Transcribed page contents
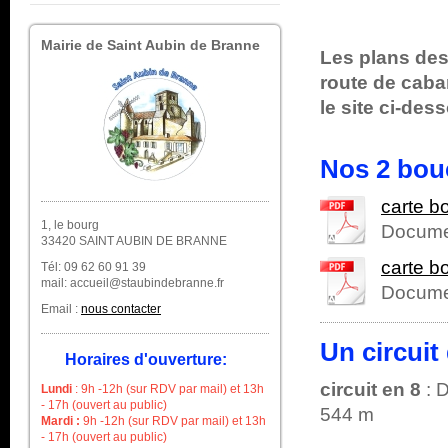
Mairie de Saint Aubin de Branne
Les plans des 
route de caba
le site ci-des
Nos 2 bou
carte b
1, le bourg
Docume
33420 SAINT AUBIN DE BRANNE
carte b
Tél: 09 62 60 91 39
mail: accueil@staubindebranne.fr
Docume
Email :
nous contacter
Un circui
Horaires d'ouverture:
circuit en 8
:
D
Lundi
: 9h -12h (sur RDV par mail) et 13h
- 17h
(ouvert au public)
544 m
Mardi :
9h -12h (sur RDV par mail) et 13h
- 17h (ouvert au public)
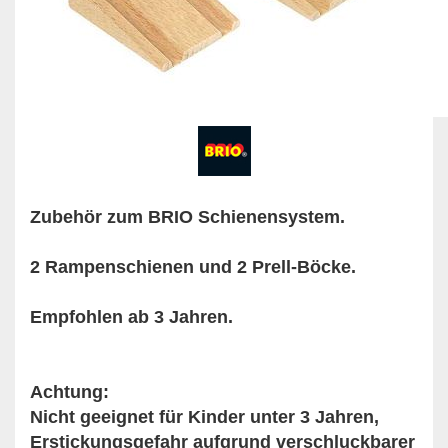
Zubehör zum BRIO Schienensystem.
2 Rampenschienen und 2 Prell-Böcke.
Empfohlen ab 3 Jahren.
Achtung:
Nicht geeignet für Kinder unter 3 Jahren,
Erstickungsgefahr aufgrund verschluckbarer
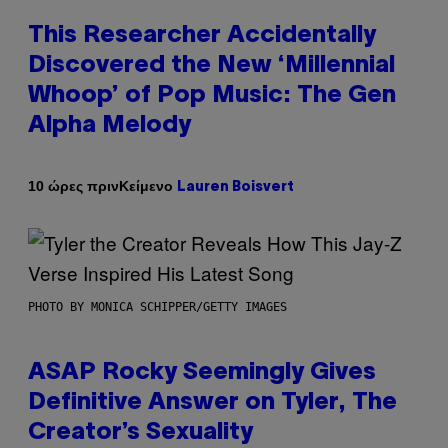
This Researcher Accidentally
Discovered the New ‘Millennial
Whoop’ of Pop Music: The Gen
Alpha Melody
Κείμενο
10 ώρες πριν
Lauren Boisvert
PHOTO BY MONICA SCHIPPER/GETTY IMAGES
ASAP Rocky Seemingly Gives
Definitive Answer on Tyler, The
Creator’s Sexuality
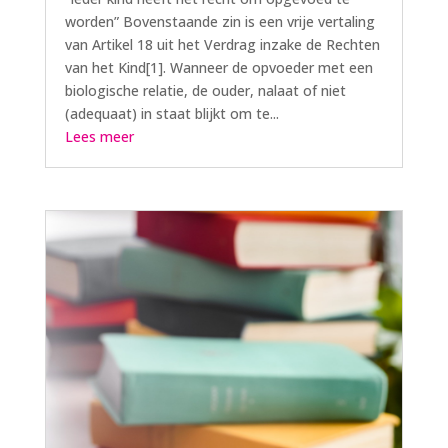
worden” Bovenstaande zin is een vrije vertaling
van Artikel 18 uit het Verdrag inzake de Rechten
van het Kind[1]. Wanneer de opvoeder met een
biologische relatie, de ouder, nalaat of niet
(adequaat) in staat blijkt om te...
Lees meer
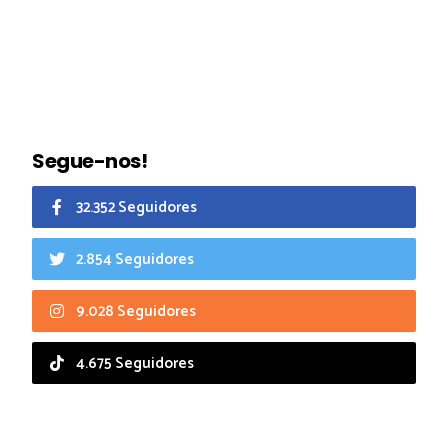
Segue-nos!
32.352 Seguidores
2.854 Seguidores
9.028 Seguidores
4.675 Seguidores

Exercise >> In the entries above, count the lines that contain the string "public" and reply with the number only.

Final answer >> 2